Blackbox KW 12/2016 – Tichys Einblick

[…] Kurz nach den Anschlägen vom Dienstag in Brüssel mit mehr als 30 Toten und 300 Verletzten kamen die Sprechroboter aus den Regierungsvierteln zum Einsatz: Anschlag auf unsere Freiheit. Hat nichts mit dem Islam zu tun. Schon gar nichts mit den Flüchtlingen. Wir werden keine Angst zeigen. Wir werden den IS zerschlagen. So und ähnlich lauteten die wohlfeilen Sprechblasen aus den Mündern von Hollande, Gauck, Merkel und wie sie alle heißen. Und wenn Maas feststellt, dass die Terroristen keine Flüchtlinge sind, dann qualifiziert er sich zum wiederholten Mal für den Aachener Komikerpreis.

Dass alle „mutmaßlichen“ Täter dem islamistischen Terror zuzurechnen sind, dass einer in einer Flüchtlingsunterkunft in Ulm Gesinnungsfreunde besuchte, einer als IS-Kämpfer in der Türkei festgenommen und abgeschoben wurde, tröpfelte langsam aus den Nachrichten, hatte aber keinerlei Einfluss auf die Plattitüden der Regierungsroboter-Texte.

[…] Belgien, das nicht nur Europas Hauptstadt Brüssel beherbergt, ist längst in viele Parallelgesellschaften zerfallen – eine wallonische, eine flämische, eine deutschstämmige und eine muslimische. Fast wie eine Blaupause unserer EU-Monsterstaat-Planer. Ob dieses Tohuwabohu dafür verantwortlich ist, dass Belgiens Sicherheitsdienste als besonders ineffizient gelten, ist nicht ganz von der Hand zu weisen.

[…] Man hat sich in Brüssel und manchen Mitgliedsstaaten in einem Netz aus alle Straftaten bagatellisierenden Gesetzen offenbar selbst gefesselt und wehrlos gemacht – solange Täter Migranten mit muslimischen Wurzeln sind.

Als bräuchte es einen weiteren Beleg hierfür, will Bundesjustizminister Maas einen Gesetzentwurf vorlegen, der Mord mit höchstens fünf Jahren Haft bestraft, wenn der Täter etwa „durch eine schwere Beleidigung“ „gereizt“ wurde. Man darf davon ausgehen, dass sich die Mörder von Brüssel durchaus in ihrem diffusen Glauben „schwer beleidigt“ gefühlt haben dürften. Und was heißt das dann? Freigang nach 12 Monaten? Wer solche Gesetze auf den Weg bringt, der hat nicht mehr alle Latten am Zaun.

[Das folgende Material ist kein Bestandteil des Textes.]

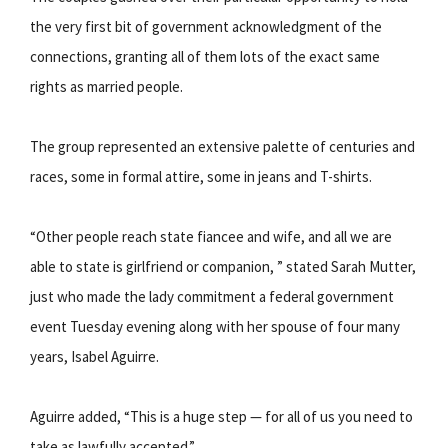
the very first bit of government acknowledgment of the
connections, granting all of them lots of the exact same
rights as married people.
The group represented an extensive palette of centuries and
races, some in formal attire, some in jeans and T-shirts.
“Other people reach state fiancee and wife, and all we are
able to state is girlfriend or companion, ” stated Sarah Mutter,
just who made the lady commitment a federal government
event Tuesday evening along with her spouse of four many
years, Isabel Aguirre.
Aguirre added, “This is a huge step — for all of us you need to
take as lawfully accepted.”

[…] Margot Käßmann will „Terroristen mit Liebe und Gebeten begegnen“. Noch ist die Effizienz dieser Methode nicht nachgewiesen, aber auch nicht falsifiziert – daher hat die liebestrunkene Bischöfin eine Chance verdient. Vielleicht bei den nächsten Hausdurchsuchungen in Molenbeek und Schaerbeek?

[…] Bodo Ramelow, evangelischer Ministerpräsident für die kommunistische Linke in Thüringen, der aber eigentlich Wessi ist und im Februar beim Papstbesuch in Rom wohl eine Erscheinung hatte, will unbedingt 2.000 mehr Flüchtlinge in Thüringen aufnehmen. Nach solchen hätten ihn auch lokale Arbeitgeber wiederholt gefragt.

Der „Heiko der Woche“ geht dieses Mal an Najima el Moussaoui, die für einen WDR-Fernsehbericht die Polizei und die Stadt von Warburg als brutale Ausländerfeinde diffamierte. Die andere, schockierende, Sicht der Dinge auf „Warburg.de“.